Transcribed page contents
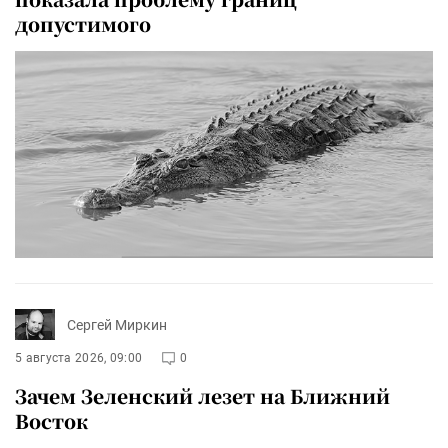
допустимого
Сергей Миркин
5 августа 2026, 09:00
0
Зачем Зеленский лезет на Ближний
Восток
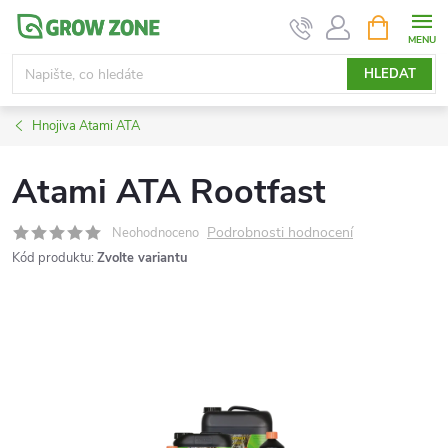
Přejít
NÁKUPNÍ
KOŠÍK
na
obsah
HLEDAT
Hnojiva Atami ATA
Atami ATA Rootfast
Podrobnosti hodnocení
Neohodnoceno
Kód produktu:
Zvolte variantu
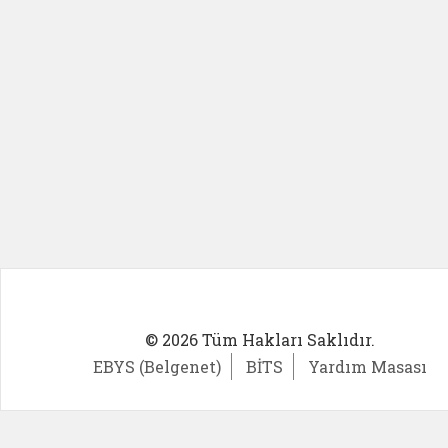
© 2026 Tüm Hakları Saklıdır.
EBYS (Belgenet)
BİTS
Yardım Masası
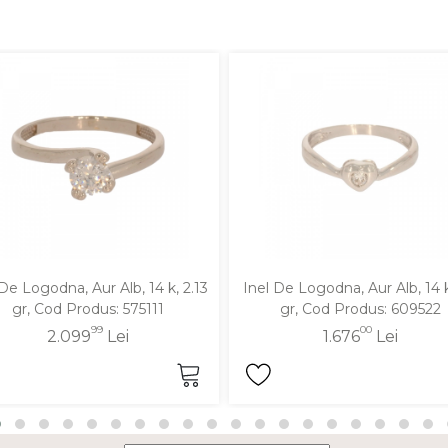
 De Logodna, Aur Alb, 14 k, 2.13
Inel De Logodna, Aur Alb, 14 k
gr, Cod Produs: 575111
gr, Cod Produs: 609522
99
00
2.099
Lei
1.676
Lei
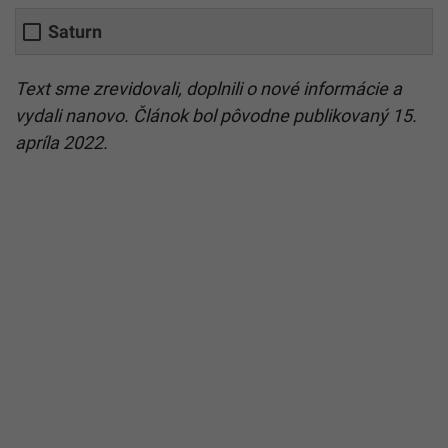
Saturn
Text sme zrevidovali, doplnili o nové informácie a
vydali nanovo. Článok bol pôvodne publikovaný 15.
apríla 2022.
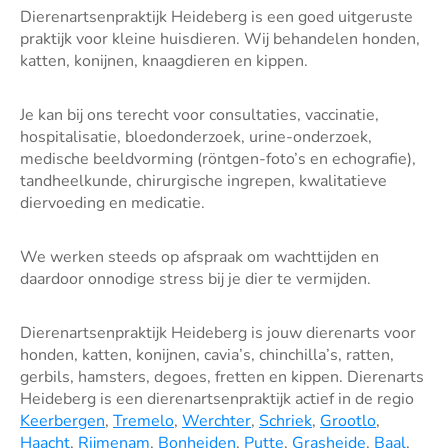
Dierenartsenpraktijk Heideberg is een goed uitgeruste
praktijk voor kleine huisdieren. Wij behandelen honden,
katten, konijnen, knaagdieren en kippen.
Je kan bij ons terecht voor consultaties, vaccinatie,
hospitalisatie, bloedonderzoek, urine-onderzoek,
medische beeldvorming (röntgen-foto’s en echografie),
tandheelkunde, chirurgische ingrepen, kwalitatieve
diervoeding en medicatie.
We werken steeds op afspraak om wachttijden en
daardoor onnodige stress bij je dier te vermijden.
Dierenartsenpraktijk Heideberg is jouw dierenarts voor
honden, katten, konijnen, cavia’s, chinchilla’s, ratten,
gerbils, hamsters, degoes, fretten en kippen. Dierenarts
Heideberg is een dierenartsenpraktijk actief in de regio
Keerbergen
,
Tremelo
,
Werchter
,
Schriek
,
Grootlo
,
Haacht
,
Rijmenam
,
Bonheiden
,
Putte
,
Grasheide
,
Baal
,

** TASK DESCRIPTION **
The entries are to be transcribed word for word, without their images.

** EXERCISE SOLUTION **
допустимого
Сергей Миркин
5 августа 2026, 09:00
0
Зачем Зеленский лезет на Ближний
Восток
Přejít
NÁKUPNÍ
KOŠÍK
na
obsah
HLEDAT
Hnojiva Atami ATA
Atami ATA Rootfast
Podrobnosti hodnocení
Neohodnoceno
Kód produktu:
Zvolte variantu
© 2026 Tüm Hakları Saklıdır.
EBYS (Belgenet)
BİTS
Yardım Masası
 De Logodna, Aur Alb, 14 k, 2.13
Inel De Logodna, Aur Alb, 14 k
gr, Cod Produs: 575111
gr, Cod Produs: 609522
99
00
2.099
Lei
1.676
Lei
Saturn
Text sme zrevidovali, doplnili o nové informácie a
vydali nanovo. Článok bol pôvodne publikovaný 15.
apríla 2022.
Dierenartsenpraktijk Heideberg is een goed uitgeruste
praktijk voor kleine huisdieren. Wij behandelen honden,
katten, konijnen, knaagdieren en kippen.
Je kan bij ons terecht voor consultaties, vaccinatie,
hospitalisatie, bloedonderzoek, urine-onderzoek,
medische beeldvorming (röntgen-foto’s en echografie),
tandheelkunde, chirurgische ingrepen, kwalitatieve
diervoeding en medicatie.
We werken steeds op afspraak om wachttijden en
daardoor onnodige stress bij je dier te vermijden.
Dierenartsenpraktijk Heideberg is jouw dierenarts voor
honden, katten, konijnen, cavia’s, chinchilla’s, ratten,
gerbils, hamsters, degoes, fretten en kippen. Dierenarts
Heideberg is een dierenartsenpraktijk actief in de regio
Keerbergen
,
Tremelo
,
Werchter
,
Schriek
,
Grootlo
,
Haacht
,
Rijmenam
,
Bonheiden
,
Putte
,
Grasheide
,
Baal
,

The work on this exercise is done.